Le jour s’assombrit déjà. Il paraît qu’il fera très laid tout à l’heure. Tant pis pour cette pauvre Claire qui courtd le risque de rester enfermée avec moi toute la journée sans voir personne, ce qui constitue un maigre dimanche pour une pensionnaire de tous les zages [2]. Je vous aime mon cher bien-aimé. Je vous aime trop pour ce monde-ci. C’est par anticipation car je ne pourrai plus vous aimer davantage dans l’autre. Je vous aime, je vous aime, je vous aime de toute mon âme.

Juliette

BnF, Mss, NAF 16330, f. 197-198
Transcription de Sylviane Robardey-Eppstein

a) « intarrissable ».
b) « sont ».
c) « sensé ».
d) « courre ».


21 mai [1837], dimanche, midi ¾

Je vous l’ai déjà dit, mon cher petit Toto, en vous écrivant je me donne à moi-même un bouquet de fête. C’est pour cela que je le fais si large et si gros sans m’inquiéter de vous forcer.
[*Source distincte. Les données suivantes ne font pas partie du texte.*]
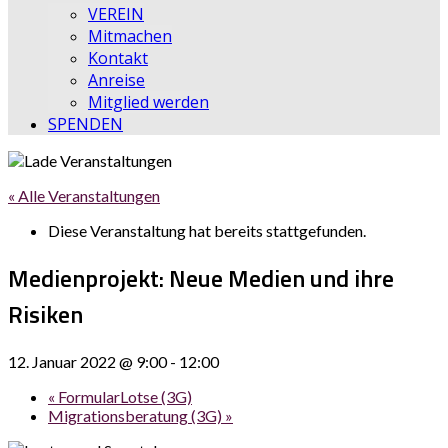
VEREIN
Mitmachen
Kontakt
Anreise
Mitglied werden
SPENDEN
« Alle Veranstaltungen
Diese Veranstaltung hat bereits stattgefunden.
Medienprojekt: Neue Medien und ihre
Risiken
12. Januar 2022 @ 9:00
-
12:00
«
FormularLotse (3G)
Migrationsberatung (3G)
»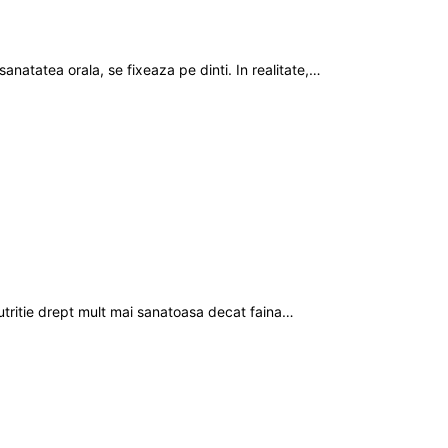
natatea orala, se fixeaza pe dinti. In realitate,…
nutritie drept mult mai sanatoasa decat faina…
Si vous étiez venu ce matin je n’aurais eu rien à désirer, mais vous avez craint de me gâter par trop de bonheur à la fois. Peut-être avez-vous raison. Mais la raison est bien froide et bien aride à qui aime comme je vous aime. Cependant, je me soumets tant bien que mal à ce régime et vous devez être content de moi. Jour mon petit homme chéri. Pensez un peu à moi de loin afin que je sente mon pauvre cœur se réchauffer à ce rayon. Car s’il faut vous l’avouer, j’ai encore plus froid dans l’âme que sur le corps, et je suis plus triste que le temps, ce qui est beaucoup dire.
Je ne compte sur personne aujourd’hui, et si tu peux me donner un billet pour Saint-Antoine [3] j’y enverrai Claire et Suzette ce soir à moins que tu n’aiesa déjà disposé de tes places pour tes petits enfants, auquel cas elle restera avec moi. AMOUREUSEMENT.
Votre lettre n’est pas encore arrivée. On voit bien qu’elle est à votre école, elle se fait désirer et attendre, la méchante qu’elle est. Mais quelle queb soit l’heure à laquelle elle vienne, je vous assure qu’elle sera reçue à cœur ouvert et à bouche que veux-tu.
Il faut cependant que je tâche de renfoncer les grosses larmes qui me roulent dans les yeux, ne fût-cec que pour ma pauvre petite fille qui est si bonne et si charmante. On en est extrêmement content à la pension, et elle m’a demandé de vos nouvelles avec une sollicitude tout à fait aimable et gracieuse. Je l’aime plus encore à cause de cela. Chère petite fille, je vous aime. Et vous mon Toto, pourquoi que je vous aime ? Parce que…voilà. Ce serait trop long et trop difficile à énumérer. Je vous aime parce que je vous aime et je vous promets que c’est un peu fort. Jour mon petit o. Jour méchant. Jour mon cher bien-aimé. Jour gros LION. Jour mon gros TO.

Juliette

BnF, Mss, NAF 16330, f. 199-200
Transcription de Sylviane Robardey-Eppstein

a) « n’es ».
b) « quelque ».
c) « fusse ».

Notes

[1C’est effectivement le 21 mai que l’on fête les « Julie » à l’époque.

[2Juliette aime à insister parfois sur les liaisons, qu’elles soient correctes ou fautives, en ajoutant un « z » au début des mots.

[3Le Théâtre de la Porte-Saint-Antoine où Juliette a refusé un engagement l’année précédente.